DESCRIPTION (provided by applicant): Zinc is an essential nutrient required in over 300 known enzymes by organisms from all domains of life. Zinc deficiency in humans can result in low birth weight, impaired immune function, cardiac dysfunction and acrodermatitus enteropathica. Excess zinc can interrupt other non-zinc metalloproteins and can induce oxidative damage in cells such as neurons, which potentially leads to Alzheimer's Disease. Thus, cells must precisely regulate zinc homeostasis to ensure that they have enough zinc to allow proteins to function while minimizing the amount of excess zinc that can cause damage. The eukaryotic alga Chlamydomonas reinhardtii provides a perfect model system to study the regulation of zinc homeostasis because it can survive under a wide range of zinc-concentrations and contains putative zinc-responsive genes that are conserved in both animals and plants. To understand how Chlamydomonas senses and responds to zinc deficiency or toxicity, I propose the following specific aims: 1) To identify genes that are responsive to distinct stages of zinc nutrition and distinguish the operation of transcriptional vs. post-transcriptional mechanisms, 2) to identify zinc-responsive elements (ZREs) associated with one or more key zinc-responsive targets and assess the role of Crr1, a transcription factor known to regulate both zinc- and copper-responsive genes, in zinc homeostasis and 3) to use a classical genetic approach to identify components of nutritional zinc signal transduction, potentially including regulators and target genes. Studies of Chlamydomonas have already provided valuable insight into the mechanisms of iron and copper homeostasis, and details of zinc-homeostasis regulation will contribute to our broader understanding of how, cells evolved to take advantage of metal cofactors to perform the vital functions of life. Public Health Relevance: Zinc is an essential nutrient required in abundance by organisms ranging from bacteria to humans. Zinc is required by over 300 known enzymes, including those involved in respiration, transcription and photosynthesis. In this work, mechanisms of zinc-sensing and adaptive response will be unraveled to understand how cells recognize and adjust to zinc deficiency and toxicity.

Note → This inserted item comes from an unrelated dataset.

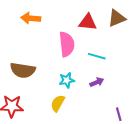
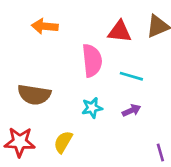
yellow semicircle: (58, 103) -> (63, 142), moved

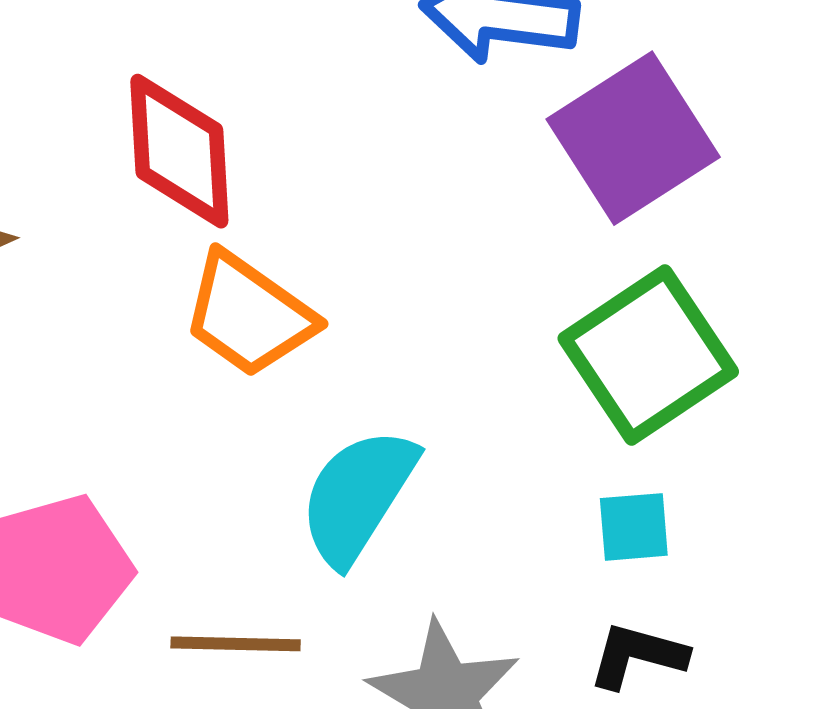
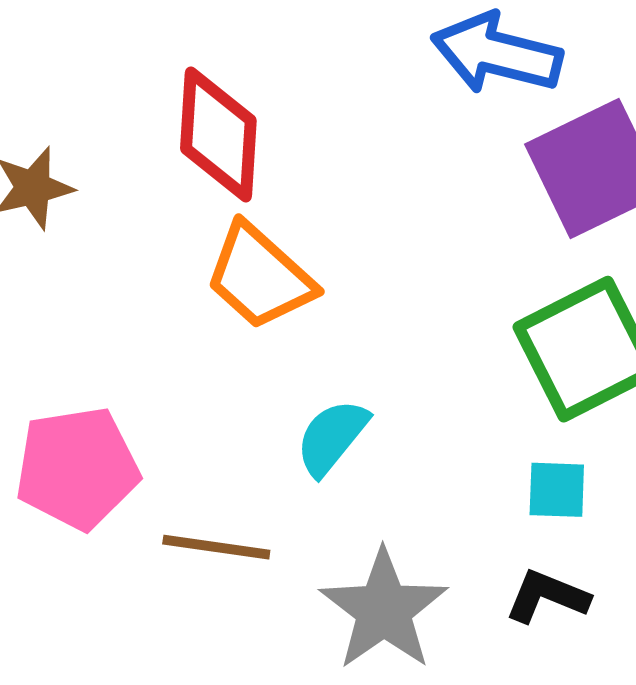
cyan semicircle: (358, 496) -> (332, 437), size x0.7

描述（由申请人提供）：锌是来自生命所有领域的生物体中300多种已知酶所需的必需营养。人类的锌缺乏会导致低出生体重，免疫功能受损，心脏功能障碍和肠道肌张力障碍。多余的锌会中断其他非锌金属蛋白，并可以在神经元等细胞中诱导氧化损伤，这可能导致阿尔茨海默氏病。因此，细胞必须精确调节锌稳态，以确保它们具有足够的锌以允许蛋白质起作用，同时最大程度地减少可能造成损害的多余锌的量。真核生物藻类衣原体Reinhardtii提供了一个完美的模型系统来研究锌稳态的调节，因为它可以在广泛的锌浓度下生存，并包含在动物和植物中保守的推测锌响应基因。 To understand how Chlamydomonas senses and responds to zinc deficiency or toxicity, I propose the following specific aims: 1) To identify genes that are responsive to distinct stages of zinc nutrition and distinguish the operation of transcriptional vs. post-transcriptional mechanisms, 2) to identify zinc-responsive elements (ZREs) associated with one or more key zinc-responsive targets and assess the role of Crr1, a transcription已知可以调节锌和铜响应基因的因素，在锌稳态中，3）使用经典的遗传方法来鉴定营养锌信号转导的成分，可能包括调节剂和靶基因。关于衣原体的研究已经为铁和铜稳态的机制提供了宝贵的见解，锌蜂窝状调节的细节将有助于我们对细胞如何利用金属辅助因子来执行生命的重要功能的更广泛理解。公共卫生相关性：锌是从细菌到人类的生物不等的重要营养物质。锌是300多种已知酶所需的，包括参与呼吸，转录和光合作用的酶。在这项工作中，将阐明锌感应和自适应反应的机制，以了解细胞如何识别和适应锌缺乏和毒性。